■ YOUR INSTRUCTIONS
Your answer should hold every line of the records below that contains the string "будет".
+++ SUPPLIED RECORDS
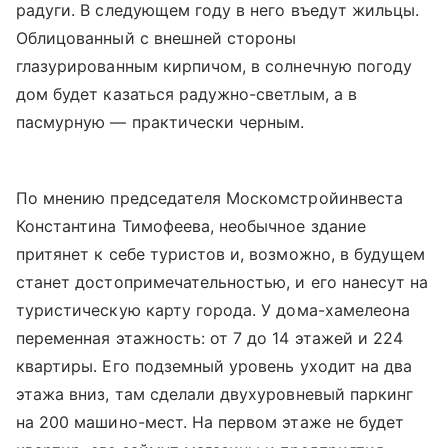
радуги. В следующем году в него въедут жильцы.
Облицованный с внешней стороны
глазурированным кирпичом, в солнечную погоду
дом будет казаться радужно-светлым, а в
пасмурную — практически черным.
По мнению председателя Москомстройинвеста
Константина Тимофеева, необычное здание
притянет к себе туристов и, возможно, в будущем
станет достопримечательностью, и его нанесут на
туристическую карту города. У дома-хамелеона
переменная этажность: от 7 до 14 этажей и 224
квартиры. Его подземный уровень уходит на два
этажа вниз, там сделали двухуровневый паркинг
на 200 машино-мест. На первом этаже не будет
++++++
■ TASK RESULT
дом будет казаться радужно-светлым, а в
на 200 машино-мест. На первом этаже не будет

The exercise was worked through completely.